Di tutt’altro parere la Cassazione, secondo cui, sebbene la controversia si riferisse a fatti antecedenti all’entrata in vigore del D.Lgs. n. 206/2005, i contratti stipulati dai consumatori godevano comunque della speciale tutela introdotta dall’art. 25 della L. n. 52/1996, di attuazione della direttiva 93/13/CEE, concernente le clausole abusive. Si deve proprio a tale disposizione l’introduzione degli artt. 1469 bis, ter, quater, quinquies e sexies cod. civ. (oggi abrogati dal Codice del consumo), riguardo alla vessatorietà delle clausole che, malgrado la buona fede, ma in presenza di alcuni presupposti, possono snaturare il sinallagma contrattuale nei contratti fra consumatore e professionista, con conseguenze negative per la parte contrattuale più debole.
Pertanto, dice la Cassazione, nonostante il riferimento normativo sia antecedente al Codice del consumo, tuttavia, quella disposizione codicistica, vigente prima dell’entrata in vigore del decreto legislativo n. 206/2005 contiene principi ad esso sovrapponibili e trasferiti dalla direttiva comunitaria innanzi citata.
Ai fini dell’applicazione della disciplina di cui agli artt. 1469 bis e segg. cod. civ., ricorda la Cassazione, deve essere considerato "consumatore" la persona fisica che, anche se svolge attività imprenditoriale o professionale, conclude un qualche contratto per la soddisfazione di esigenze della vita quotidiana aliene dall’esercizio della propria attività professionale, mentre deve essere considerato "professionista" tanto la persona fisica, quanto quella giuridica, sia pubblica che privata, che, invece, utilizza il contratto nell’ambito della propria attività imprenditoriale o professionale. Perchè ricorra la figura del "professionista" non è necessario che il contratto sia posto in essere nell’esercizio dell’attività propria dell’impresa o della professione, essendo sufficiente che esso venga posto in essere per uno scopo connesso all’esercizio dell'attività imprenditoriale o professionale" (cfr. Cass. 11933/2006; Cass. 4208/2007; Cass. 13083/2007; Cass. 21763/2013). Valutazione quella sulla qualità del consumatore, rimessa al giudice di merito e peraltro rilevabile d’ufficio.
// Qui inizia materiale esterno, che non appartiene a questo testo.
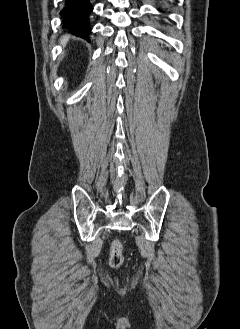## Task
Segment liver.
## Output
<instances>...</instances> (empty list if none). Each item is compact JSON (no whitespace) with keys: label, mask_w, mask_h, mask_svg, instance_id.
<instances>
[{"label":"liver","mask_w":240,"mask_h":329,"mask_svg":"<svg viewBox=\"0 0 240 329\" xmlns=\"http://www.w3.org/2000/svg\"><path fill=\"white\" fill-rule=\"evenodd\" d=\"M68 39H69V36H63V37L60 39L61 44L64 45V44L68 41Z\"/></svg>","instance_id":"liver-1"}]
</instances>
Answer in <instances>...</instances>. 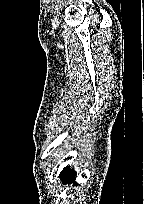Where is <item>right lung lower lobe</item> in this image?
<instances>
[{"label": "right lung lower lobe", "instance_id": "right-lung-lower-lobe-1", "mask_svg": "<svg viewBox=\"0 0 144 204\" xmlns=\"http://www.w3.org/2000/svg\"><path fill=\"white\" fill-rule=\"evenodd\" d=\"M61 180H63V182H73L74 183V179H75V173L73 171V169H70L69 167H66L60 174Z\"/></svg>", "mask_w": 144, "mask_h": 204}]
</instances>
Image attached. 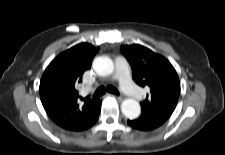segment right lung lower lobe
Instances as JSON below:
<instances>
[{
    "label": "right lung lower lobe",
    "mask_w": 225,
    "mask_h": 155,
    "mask_svg": "<svg viewBox=\"0 0 225 155\" xmlns=\"http://www.w3.org/2000/svg\"><path fill=\"white\" fill-rule=\"evenodd\" d=\"M100 108H101V102H100V105H99V107H98V109H97V111L95 113L94 119H93V121H92V123L90 124L89 127H91L97 121L99 113H100Z\"/></svg>",
    "instance_id": "obj_1"
}]
</instances>
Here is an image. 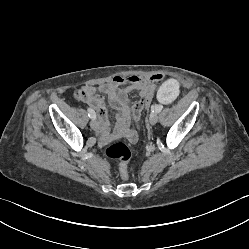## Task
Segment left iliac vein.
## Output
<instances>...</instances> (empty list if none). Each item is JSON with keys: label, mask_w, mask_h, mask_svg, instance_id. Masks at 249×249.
<instances>
[{"label": "left iliac vein", "mask_w": 249, "mask_h": 249, "mask_svg": "<svg viewBox=\"0 0 249 249\" xmlns=\"http://www.w3.org/2000/svg\"><path fill=\"white\" fill-rule=\"evenodd\" d=\"M149 122L151 125H155L158 122V113L152 112L150 114Z\"/></svg>", "instance_id": "4c4485c4"}]
</instances>
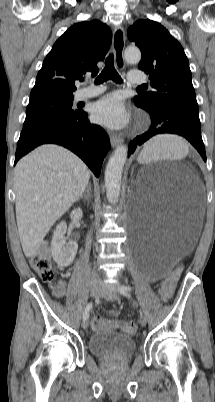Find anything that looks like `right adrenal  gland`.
<instances>
[{"mask_svg": "<svg viewBox=\"0 0 215 402\" xmlns=\"http://www.w3.org/2000/svg\"><path fill=\"white\" fill-rule=\"evenodd\" d=\"M91 197H92V194H91V183L89 182L86 191L80 196L79 200H80V199H84V200H86L88 203H90Z\"/></svg>", "mask_w": 215, "mask_h": 402, "instance_id": "right-adrenal-gland-1", "label": "right adrenal gland"}]
</instances>
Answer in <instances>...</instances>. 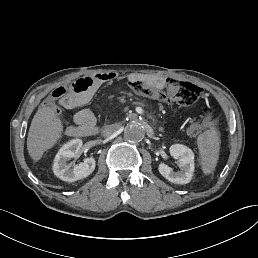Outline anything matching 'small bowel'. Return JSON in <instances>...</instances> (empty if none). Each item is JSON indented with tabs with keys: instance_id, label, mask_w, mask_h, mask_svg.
Returning <instances> with one entry per match:
<instances>
[{
	"instance_id": "1",
	"label": "small bowel",
	"mask_w": 258,
	"mask_h": 258,
	"mask_svg": "<svg viewBox=\"0 0 258 258\" xmlns=\"http://www.w3.org/2000/svg\"><path fill=\"white\" fill-rule=\"evenodd\" d=\"M71 91L60 100L65 110H74L88 103L99 88L90 77H82L72 83ZM74 123L87 135L96 131V117L89 109H81L74 115Z\"/></svg>"
}]
</instances>
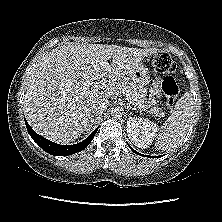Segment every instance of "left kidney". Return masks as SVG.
Returning <instances> with one entry per match:
<instances>
[{
  "label": "left kidney",
  "instance_id": "obj_1",
  "mask_svg": "<svg viewBox=\"0 0 222 222\" xmlns=\"http://www.w3.org/2000/svg\"><path fill=\"white\" fill-rule=\"evenodd\" d=\"M158 127L155 122L139 117H130L127 121V133L133 144L139 148H148L154 137Z\"/></svg>",
  "mask_w": 222,
  "mask_h": 222
}]
</instances>
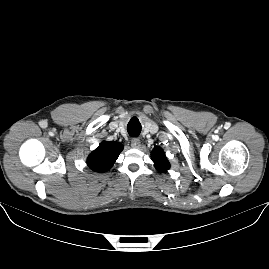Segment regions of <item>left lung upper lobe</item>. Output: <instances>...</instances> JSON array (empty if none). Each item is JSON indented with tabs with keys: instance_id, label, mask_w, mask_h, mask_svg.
<instances>
[{
	"instance_id": "left-lung-upper-lobe-1",
	"label": "left lung upper lobe",
	"mask_w": 269,
	"mask_h": 269,
	"mask_svg": "<svg viewBox=\"0 0 269 269\" xmlns=\"http://www.w3.org/2000/svg\"><path fill=\"white\" fill-rule=\"evenodd\" d=\"M151 156L155 163V167L159 172H166L170 168V164L161 148L155 147L151 153Z\"/></svg>"
}]
</instances>
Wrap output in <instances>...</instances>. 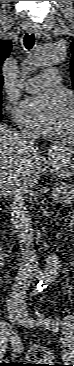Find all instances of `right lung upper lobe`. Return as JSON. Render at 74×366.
Segmentation results:
<instances>
[{"instance_id":"obj_1","label":"right lung upper lobe","mask_w":74,"mask_h":366,"mask_svg":"<svg viewBox=\"0 0 74 366\" xmlns=\"http://www.w3.org/2000/svg\"><path fill=\"white\" fill-rule=\"evenodd\" d=\"M11 51V41L10 40H0V94L2 85L4 83L3 76L1 75V66L4 60L9 56Z\"/></svg>"}]
</instances>
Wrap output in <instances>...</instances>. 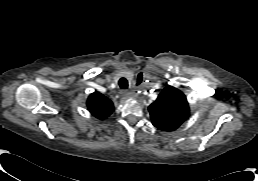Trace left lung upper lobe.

Con particolare riferimento all’applicabilità, alla clausola in esame della disciplina di cui agli artt. 1469 bis e seguenti del c.c., essa quindi va considerata vessatoria, indipendentemente dal valore di essa, accessorio o essenziale, nell’economia dell’intero contratto e alla responsabilità del gestore recipient in relazione alle omissioni del donating.
La Suprema Corte cassa dunque la sentenza impugnata, rinviandola al giudice di merito, il quale dovrà decidere nuovamente la controversia sulla base del seguente principio di diritto espresso nell’occasione dagli ermellini:
"Nell’ambito dei contratti di telefonia mobile, al fine di valutare le pattuizioni contenute nelle condizioni generali di contratto e nelle opzioni prescelte dall'utente, il giudice deve preliminarmente, anche d'ufficio, individuare la qualità dei contraenti al fine di valutare correttamente, alla luce del principio sinallagmatico, l'eventuale squilibrio dei diritti e degli obblighi derivanti dalle clausole stipulate e la loro vessatorietà con tutte le conseguenze da ciò derivanti".